So on Tuesday I had a 5,000 word day. I know some writers who do this pretty often. I am not one of them, though a lot of my writing friends think I am because I do tend to knock out pretty decent word counts when I get down to business.
Starting next week I am joining my writerly friends and participating in Camp NaNo. Yep, NaNo in July. All the same rules as NaNo in November, just with sunshine. But it got me thinking about the rules of NaNo that really cheesed me off and I thought I’d share some insight with you about my writing process and the right and wrong way to write.
The last two years I’ve participated in NaNoWriMo and have “won” by accomplishing the task of writing 50,000 words in the month of November. The first year I did it I felt pretty good about it and challenged myself try harder. So, in January of last year, I finished the MS I’d started in November and wrote the first third of another book, giving me a monthly total of 80k. I was on such a role that I finished that next book in Feb by writing 75k. It was insane. But kind of awesome because I knew I could do it.
But how did I do it? Did I start a brand new project? No. Did I write every day? No. Did I use an outline? Yes. These three things means I was actually a cheater when it came to NaNo. In the last year or so NaNo has finally changed their “rules” about how to accomplish the 50k in one month. When I first did NaNo the FAQ’s said that you had to start a new project to participate (though there was no way for them to know this either way), and that you shouldn’t use an outline.

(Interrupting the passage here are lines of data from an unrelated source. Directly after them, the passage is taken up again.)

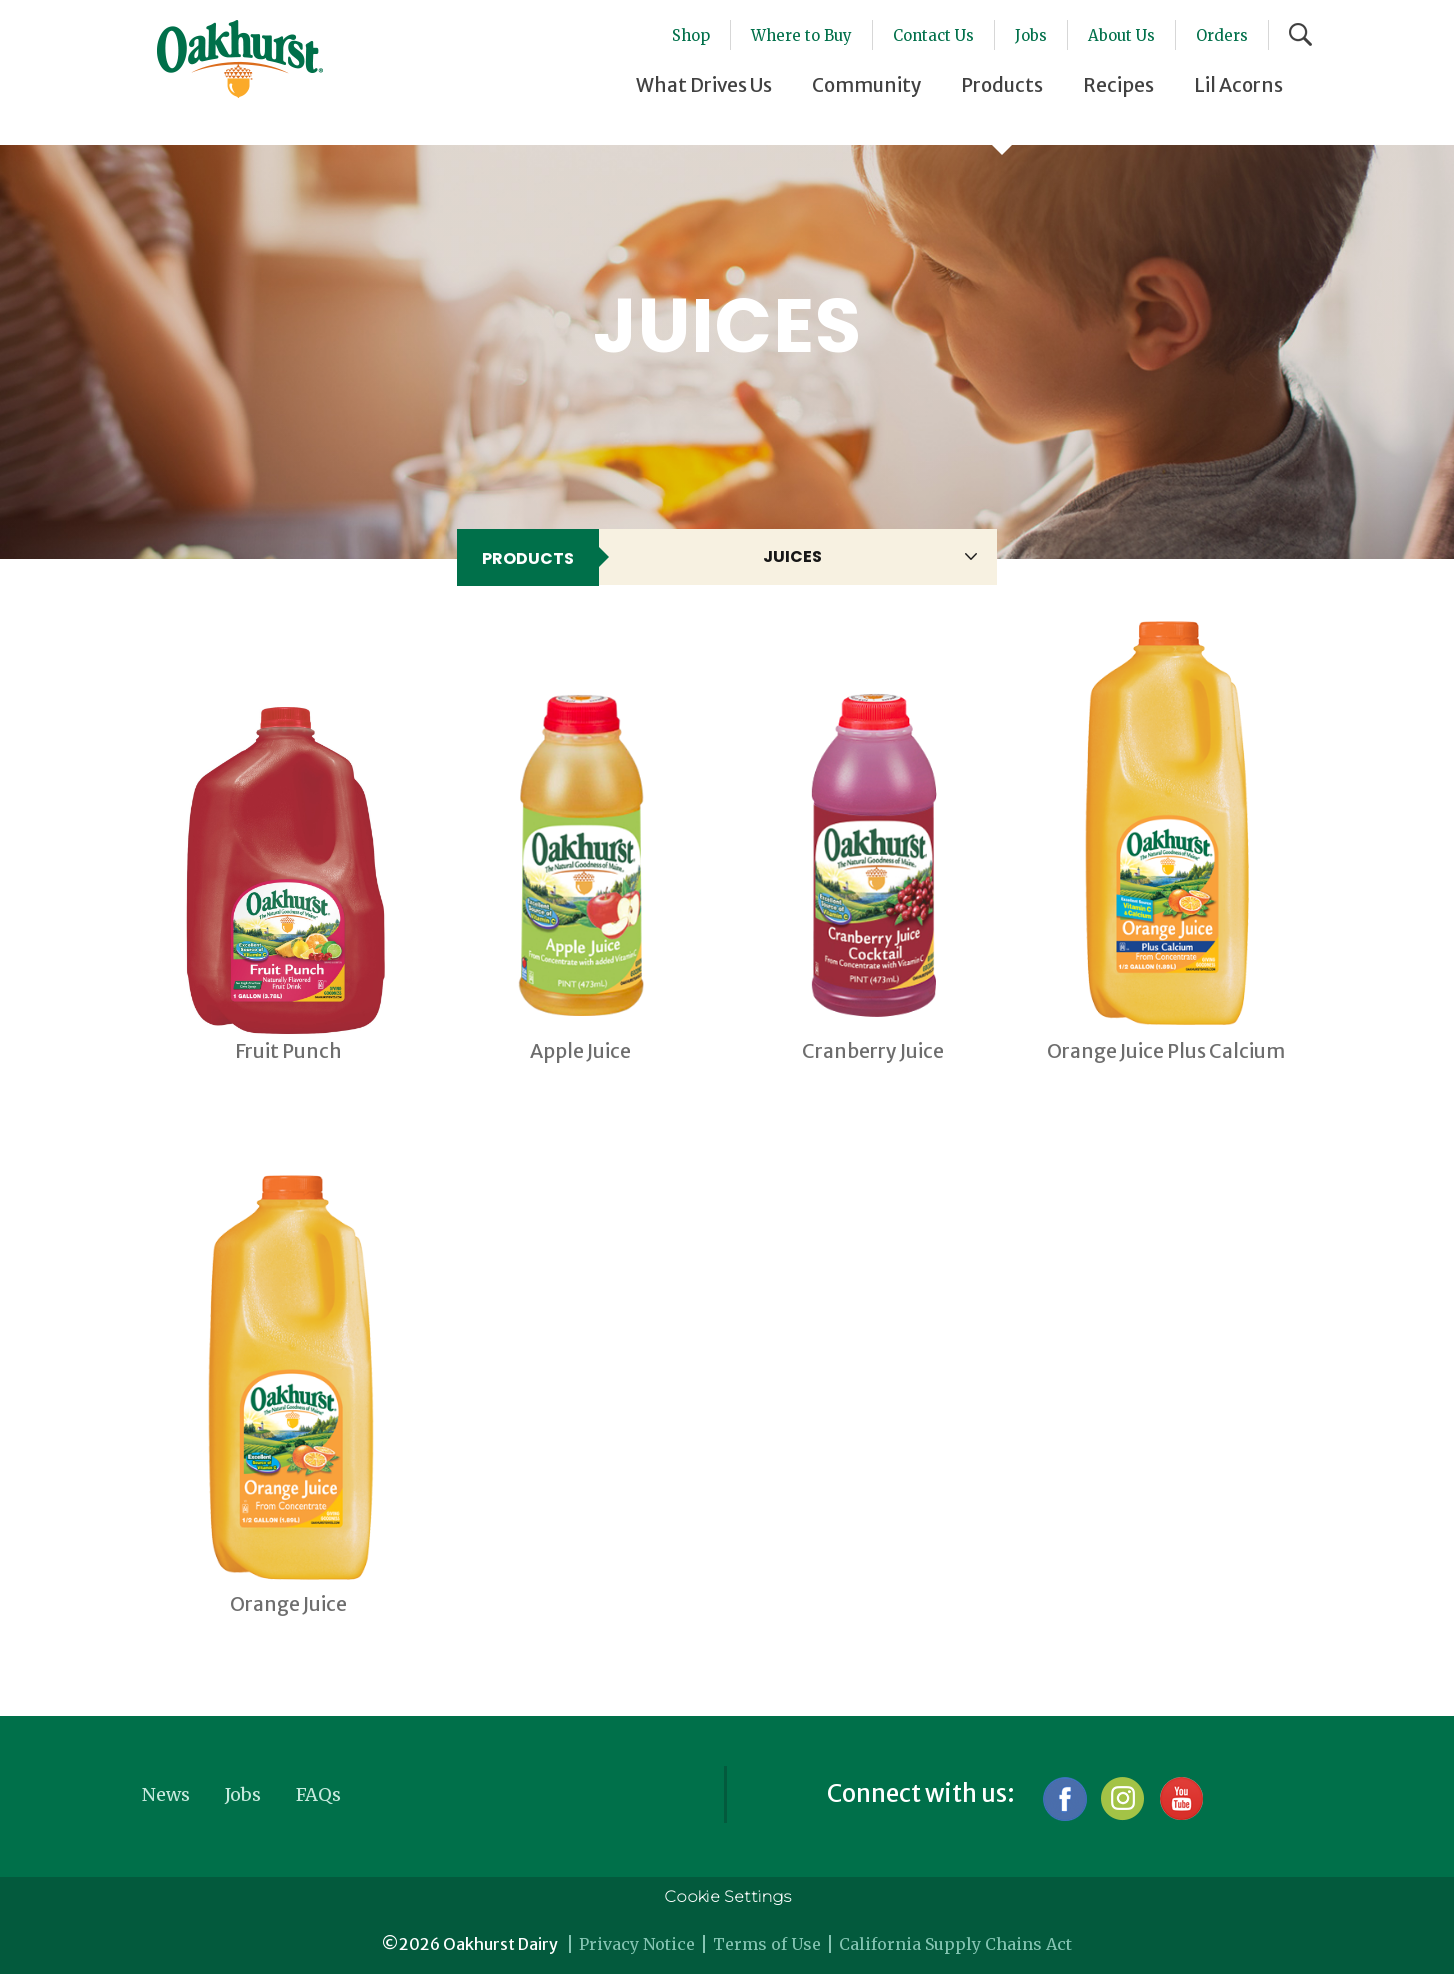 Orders (1222, 35)
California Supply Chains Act (955, 1944)
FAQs (318, 1794)
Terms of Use (767, 1944)
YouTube (1180, 1798)
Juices (792, 556)
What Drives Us (704, 85)
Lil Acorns (1238, 85)
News (166, 1794)
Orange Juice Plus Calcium (1166, 1051)
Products (1002, 85)
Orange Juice (288, 1604)
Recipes (1118, 85)
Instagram (1122, 1798)
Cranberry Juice (873, 1051)
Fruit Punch (288, 1051)
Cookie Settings (727, 1896)
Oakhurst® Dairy (240, 59)
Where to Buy (801, 35)
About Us (1121, 35)
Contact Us (933, 35)
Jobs (1031, 35)
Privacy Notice (637, 1944)
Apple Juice (580, 1051)
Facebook (1064, 1798)
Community (866, 85)
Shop (691, 35) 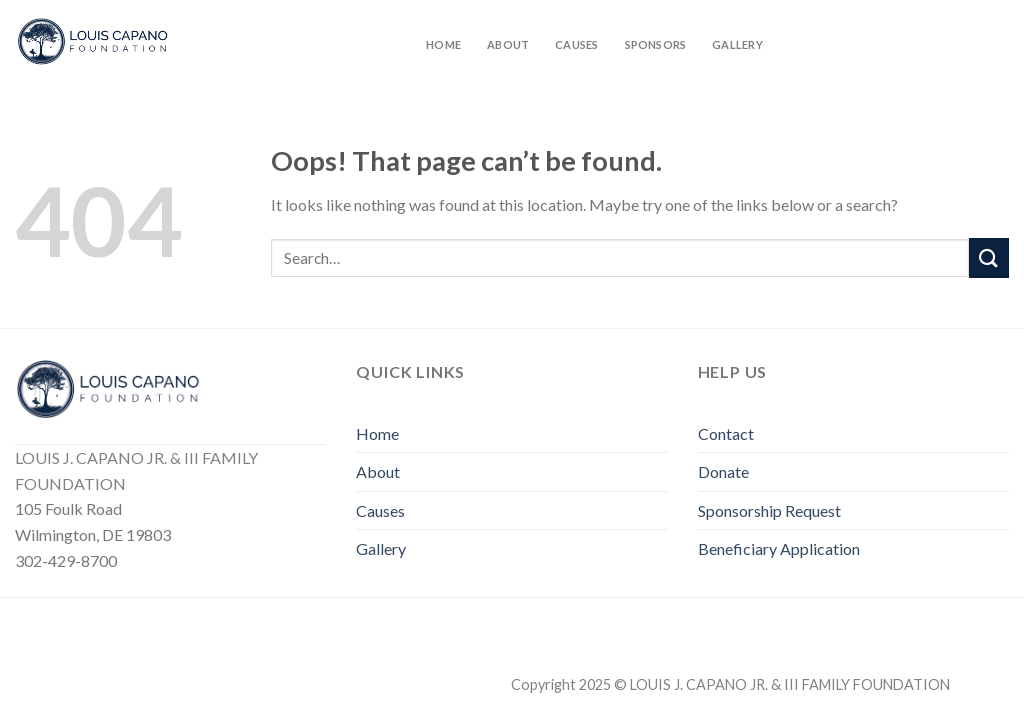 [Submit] (989, 257)
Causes (576, 44)
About (508, 44)
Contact (726, 433)
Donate (723, 471)
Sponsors (656, 44)
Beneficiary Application (779, 548)
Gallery (737, 44)
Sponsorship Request (769, 510)
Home (443, 44) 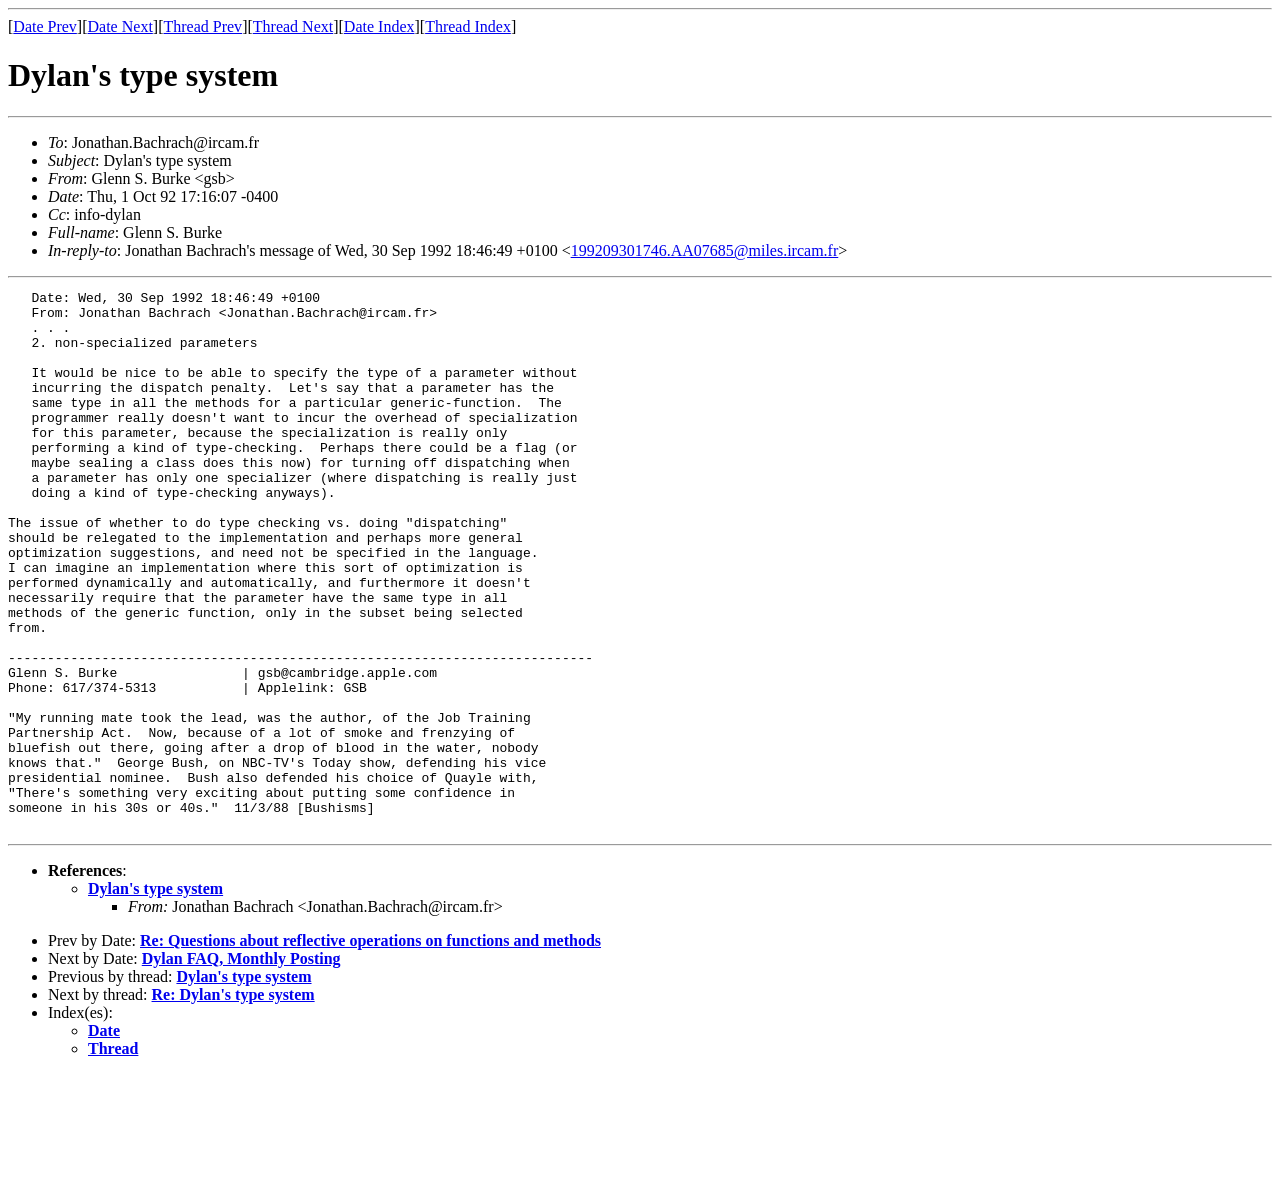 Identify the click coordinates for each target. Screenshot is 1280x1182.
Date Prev (45, 26)
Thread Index (468, 26)
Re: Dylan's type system (233, 1102)
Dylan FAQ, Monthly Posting (241, 1066)
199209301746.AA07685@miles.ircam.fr (705, 250)
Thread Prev (202, 26)
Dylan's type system (155, 996)
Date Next (120, 26)
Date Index (379, 26)
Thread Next (293, 26)
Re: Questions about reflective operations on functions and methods (370, 1048) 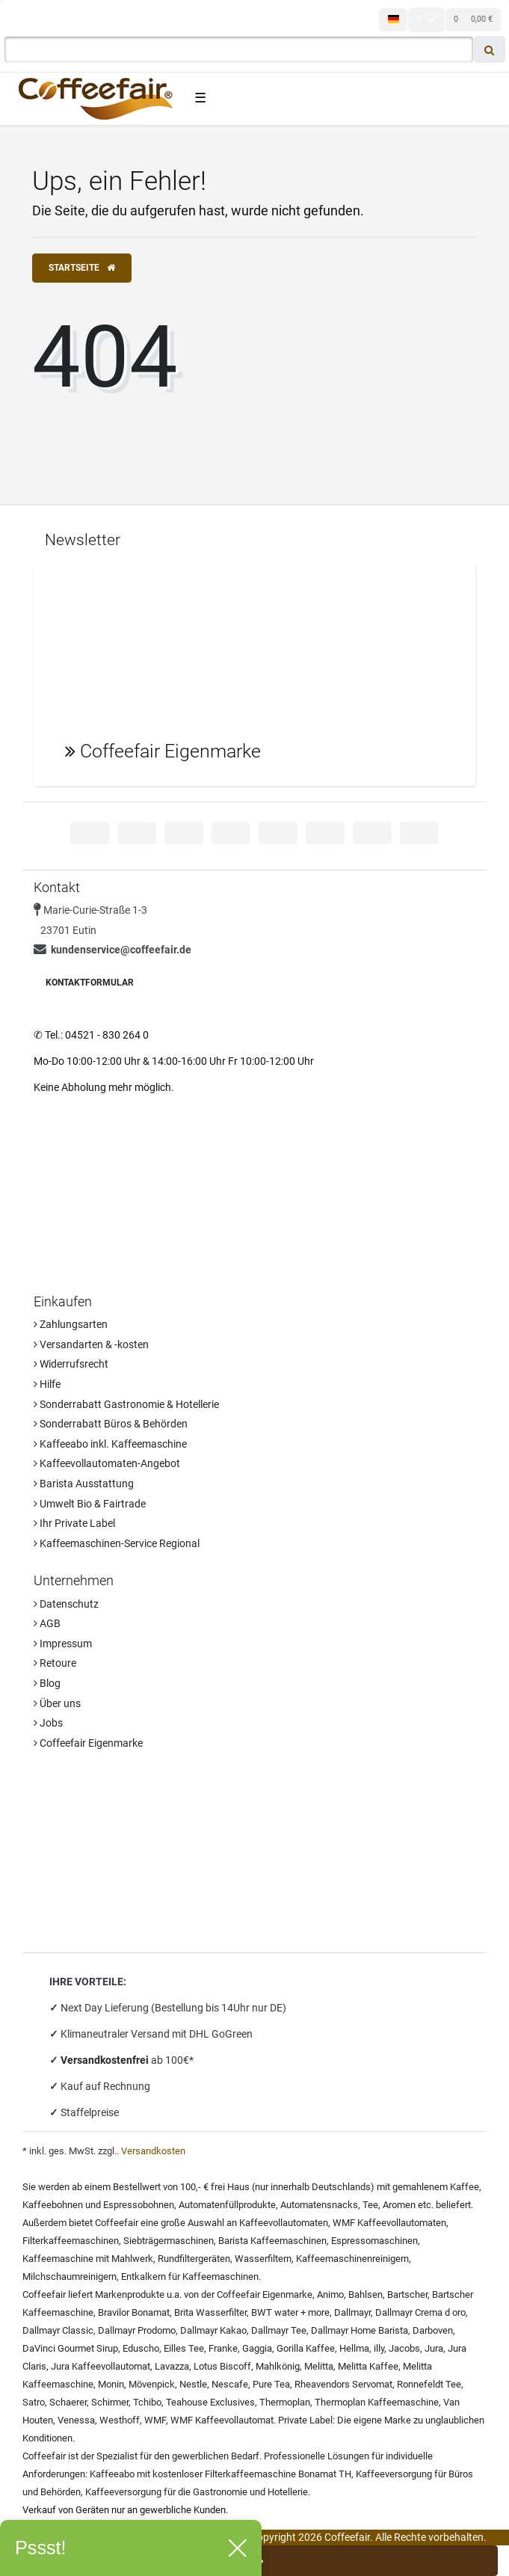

I called bullshit on both those things and did it my way. I mean the only goal was to hit 50k new words in one month. Does it really matter if those 50k words started at chapter 1 or chapter 10 or 30? What if you were 30k words into a manuscript that was just kicking your ass and you knew if you participated in NaNo you would have the motivation to actually finish that MS? Why should you have to start something new if you had something that needs finishing?
And no outline? Eff that. Some people write with outlines. Some don’t. Some plot out with 3×5 cards plastered to a wall or the floor of their office. Some map out a book like a screenplay with acts. How can anyone running a site that is supposed to encourage writers to hit a goal tell them they’re doing it wrong?
But, like I said, they’ve changed the rules. Now they say:
We think NaNoWriMo works best when you start a brand-new project. However, what’s most important is being excited about what you’re writing. If you want to work on a pre-existing project, you have our full support!
Outlines, character sketches, and other planning steps are encouraged. Just be sure to only count words written during the month.
About damn time you got on the reality train, NaNo.
I was so upset when I first won NaNo only to find out I was kind of a cheater with my outline and unfinished MS waiting to be finished. But whatevs, I’m not going to change my process for anyone but me and the particular book I’m working on.
So that’s the big secret folks, no one piece of writing advice will work for everyone. And believe it or not, there’s a good chance your process will change over time.
I wrote Earth, Air, Water, and the first two thirds of Fire without an outline. As a pantser. Then I hit a wall with Fire. Maybe because it was the first time I was going to kill a major character. Maybe because it was the first emotionally charged book I’d written yet. Maybe I was afraid to finish it. Whatever it was, I was stuck. I knew what the last scene looked like, but I didn’t know how to get there. So I broke my cardinal rule of no outlines and I outlined that last third. And then I managed to write faster than I had in months.
I used to be a nighttime writer. Now I write with my first cuppa in the morning. Now I can’t pants a book. I need an outline. It was thanks to my well detailed outline of chapter 2 that I managed to write 5,000 words on Tuesday. But you know what? When I tried to write my very first book, I outlined that sucker to the T. And I never finished it. I figured out that I’d lost the momentum, the urgency, to tell the story because, in my novice mind, I’d already told it in the outline.
So see? You change. If you need writing advice, seek it out. Someone might say something that resonates with you and unlocks a secret to get you writing. But if someone says something that doesn’t work for you, ignore it. No one has the magic spell, the perfect balance of ingredients that will work for every writer.
For me, writing Monday through Friday, in the mornings, with an outline, works for me. But it works now. Maybe I’ll be a different writer in two years, who knows? It certainly didn’t work for me ten years ago.
So, don’t let rules tell you you aren’t doing it right. Are you writing? Then you’re doing it right, whatever gets the words on the page is the right way. Be a cheater like me, who cares? Screw ’em!